We appreciate the interest in our article “An Analysis of the Use of Multiple Comparison Corrections in Ophthalmology Research.”
1 The comments presented by Huisingh and McGwin
2 provide a sound overview of the theory behind multiple comparison corrections, and compliment the historical and theoretical discussion presented in our study. We agree with the majority of their points; correcting for multiple comparisons is a multifaceted discussion without uniform acceptance that should be considered in studies involving multiple statistical comparisons.
Huisingh and McGwin suggest that we “define abstracts reporting five or more
P values as those needing a correction factor.”
2 However, in our report we actually champion the opposite viewpoint, that those not involved in a study's design (e.g., we, the post-hoc researchers) can never determine a posteriori if a correction factor was needed. As we mentioned in our text, studies reporting five or more
P values have a Family-wise Error Rate (FWER) greater than 20% and were chosen as “the best available sample of studies where a correction factor would need to be considered.”

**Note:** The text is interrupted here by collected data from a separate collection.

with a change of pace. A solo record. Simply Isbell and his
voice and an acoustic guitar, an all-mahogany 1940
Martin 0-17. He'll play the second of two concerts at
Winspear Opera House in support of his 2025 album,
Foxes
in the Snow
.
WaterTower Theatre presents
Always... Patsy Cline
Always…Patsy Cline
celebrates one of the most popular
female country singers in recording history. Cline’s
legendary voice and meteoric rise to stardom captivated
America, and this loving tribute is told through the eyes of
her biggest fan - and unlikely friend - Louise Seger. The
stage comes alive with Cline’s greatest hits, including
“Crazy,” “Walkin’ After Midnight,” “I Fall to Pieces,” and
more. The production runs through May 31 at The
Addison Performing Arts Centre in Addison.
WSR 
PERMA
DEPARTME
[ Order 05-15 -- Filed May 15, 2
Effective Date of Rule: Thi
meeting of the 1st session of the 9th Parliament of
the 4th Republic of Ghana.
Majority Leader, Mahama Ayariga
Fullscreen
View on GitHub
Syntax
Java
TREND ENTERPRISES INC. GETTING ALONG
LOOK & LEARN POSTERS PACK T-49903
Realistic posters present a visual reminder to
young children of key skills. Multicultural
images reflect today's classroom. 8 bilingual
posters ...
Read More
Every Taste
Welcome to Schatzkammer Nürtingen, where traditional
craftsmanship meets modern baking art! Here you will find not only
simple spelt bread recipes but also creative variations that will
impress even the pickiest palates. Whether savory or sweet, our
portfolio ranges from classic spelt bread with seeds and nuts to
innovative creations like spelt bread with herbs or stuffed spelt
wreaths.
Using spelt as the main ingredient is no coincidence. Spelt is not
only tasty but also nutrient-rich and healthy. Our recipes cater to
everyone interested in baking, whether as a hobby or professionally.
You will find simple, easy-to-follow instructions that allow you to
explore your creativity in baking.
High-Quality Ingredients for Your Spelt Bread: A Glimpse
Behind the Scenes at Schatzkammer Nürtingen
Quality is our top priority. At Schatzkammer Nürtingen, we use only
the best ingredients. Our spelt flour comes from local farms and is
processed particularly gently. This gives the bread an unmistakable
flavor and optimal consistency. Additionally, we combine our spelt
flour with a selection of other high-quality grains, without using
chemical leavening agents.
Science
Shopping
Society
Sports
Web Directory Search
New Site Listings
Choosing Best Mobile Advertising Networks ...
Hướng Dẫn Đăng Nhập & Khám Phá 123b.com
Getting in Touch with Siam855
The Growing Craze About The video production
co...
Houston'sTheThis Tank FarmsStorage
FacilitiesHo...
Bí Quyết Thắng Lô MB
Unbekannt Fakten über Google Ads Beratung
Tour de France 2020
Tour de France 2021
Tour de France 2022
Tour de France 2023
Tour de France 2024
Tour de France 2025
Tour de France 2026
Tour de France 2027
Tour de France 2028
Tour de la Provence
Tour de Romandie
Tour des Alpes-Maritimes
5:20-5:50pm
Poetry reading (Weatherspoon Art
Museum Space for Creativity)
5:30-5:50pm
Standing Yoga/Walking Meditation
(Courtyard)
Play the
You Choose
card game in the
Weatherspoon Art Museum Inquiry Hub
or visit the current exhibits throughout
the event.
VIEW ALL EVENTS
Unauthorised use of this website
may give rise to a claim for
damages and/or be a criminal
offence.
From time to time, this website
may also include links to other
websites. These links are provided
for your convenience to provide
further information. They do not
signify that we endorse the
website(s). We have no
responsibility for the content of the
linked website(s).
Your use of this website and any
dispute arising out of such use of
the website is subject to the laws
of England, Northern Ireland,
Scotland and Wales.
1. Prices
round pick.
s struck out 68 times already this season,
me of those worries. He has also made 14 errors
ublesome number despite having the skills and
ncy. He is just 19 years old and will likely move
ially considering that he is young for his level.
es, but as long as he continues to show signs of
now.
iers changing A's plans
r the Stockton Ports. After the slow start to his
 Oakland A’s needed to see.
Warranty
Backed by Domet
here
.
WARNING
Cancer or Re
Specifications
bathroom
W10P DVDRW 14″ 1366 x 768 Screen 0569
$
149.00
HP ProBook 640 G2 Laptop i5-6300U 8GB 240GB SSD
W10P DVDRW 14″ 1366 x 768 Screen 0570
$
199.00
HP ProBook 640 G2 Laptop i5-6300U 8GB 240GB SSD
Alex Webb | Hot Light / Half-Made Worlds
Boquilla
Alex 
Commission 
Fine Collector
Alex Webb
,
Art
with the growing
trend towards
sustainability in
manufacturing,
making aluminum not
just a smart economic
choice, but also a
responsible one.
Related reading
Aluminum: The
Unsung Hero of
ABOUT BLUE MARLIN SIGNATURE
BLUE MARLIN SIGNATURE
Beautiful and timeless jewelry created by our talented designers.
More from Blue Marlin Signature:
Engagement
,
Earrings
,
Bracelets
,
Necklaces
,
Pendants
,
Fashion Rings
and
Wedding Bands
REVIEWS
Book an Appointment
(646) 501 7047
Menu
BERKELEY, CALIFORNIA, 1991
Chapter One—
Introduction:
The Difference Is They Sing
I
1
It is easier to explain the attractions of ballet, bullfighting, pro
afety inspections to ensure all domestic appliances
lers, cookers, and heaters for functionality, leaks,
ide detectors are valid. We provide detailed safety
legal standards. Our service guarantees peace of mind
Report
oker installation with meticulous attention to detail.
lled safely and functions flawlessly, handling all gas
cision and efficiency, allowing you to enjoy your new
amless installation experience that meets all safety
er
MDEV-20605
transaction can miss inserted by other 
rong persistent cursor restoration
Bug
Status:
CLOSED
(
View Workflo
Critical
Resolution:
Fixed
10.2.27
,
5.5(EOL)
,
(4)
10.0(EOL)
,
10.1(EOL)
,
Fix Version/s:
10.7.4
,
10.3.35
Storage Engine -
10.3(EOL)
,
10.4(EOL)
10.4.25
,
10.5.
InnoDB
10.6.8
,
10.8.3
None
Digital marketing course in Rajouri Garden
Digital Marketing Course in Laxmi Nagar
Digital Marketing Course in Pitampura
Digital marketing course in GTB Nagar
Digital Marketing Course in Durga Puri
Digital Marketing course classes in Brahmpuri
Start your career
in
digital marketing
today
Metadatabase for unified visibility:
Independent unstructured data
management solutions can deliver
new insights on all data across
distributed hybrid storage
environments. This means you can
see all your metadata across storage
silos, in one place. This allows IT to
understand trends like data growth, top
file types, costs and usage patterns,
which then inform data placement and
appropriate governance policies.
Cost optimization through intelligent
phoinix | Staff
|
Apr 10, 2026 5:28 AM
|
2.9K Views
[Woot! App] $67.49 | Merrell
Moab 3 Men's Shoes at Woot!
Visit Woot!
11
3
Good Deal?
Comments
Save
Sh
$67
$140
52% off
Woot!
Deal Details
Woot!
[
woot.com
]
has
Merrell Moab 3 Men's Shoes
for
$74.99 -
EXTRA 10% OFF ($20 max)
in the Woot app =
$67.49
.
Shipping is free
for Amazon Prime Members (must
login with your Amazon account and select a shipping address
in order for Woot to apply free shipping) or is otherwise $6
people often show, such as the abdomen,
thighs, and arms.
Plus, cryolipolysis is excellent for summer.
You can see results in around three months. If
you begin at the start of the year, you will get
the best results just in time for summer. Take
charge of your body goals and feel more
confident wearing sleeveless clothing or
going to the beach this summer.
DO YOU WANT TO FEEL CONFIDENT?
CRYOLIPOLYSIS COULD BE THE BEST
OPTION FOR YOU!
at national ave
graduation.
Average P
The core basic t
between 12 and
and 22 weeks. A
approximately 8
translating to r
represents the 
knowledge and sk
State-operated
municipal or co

1 It is not uncommon to produce multiple
P values and not require a correction factor, as can be seen in our own research.
3,4 Nevertheless, if a study has numerous statistical comparisons and researchers determine that a correction factor is not needed, this does not mean that the inflated FWER does not exist, it only means that the inflation is acceptable. Furthermore, the fact that not all studies with multiple statistical comparisons require the use of a correction factor does not release researchers from the obligation to determine, a priori, if a correction factor is required.
We acknowledge the limitations of our study mentioned in the letter, and have highlighted and discussed each one in great detail in our original study. The multiple comparisons problem is just one example of the limitations of
P values in medical and ophthalmic research.
5 P values are neither infallible nor perfectly reliable, and always must be used with a sound knowledge of their limitations. Unfortunately, they frequently are interpreted as the opposite: fixed thresholds that unfailingly define the limits of clinical efficacy. Though not perfect,
P values often are the best option available to make statistical inference. Therefore, recognizing the fallacies of
P values and the trust placed in them by clinicians, it is imperative that researchers do their part in addressing the multiple comparisons problem during study design.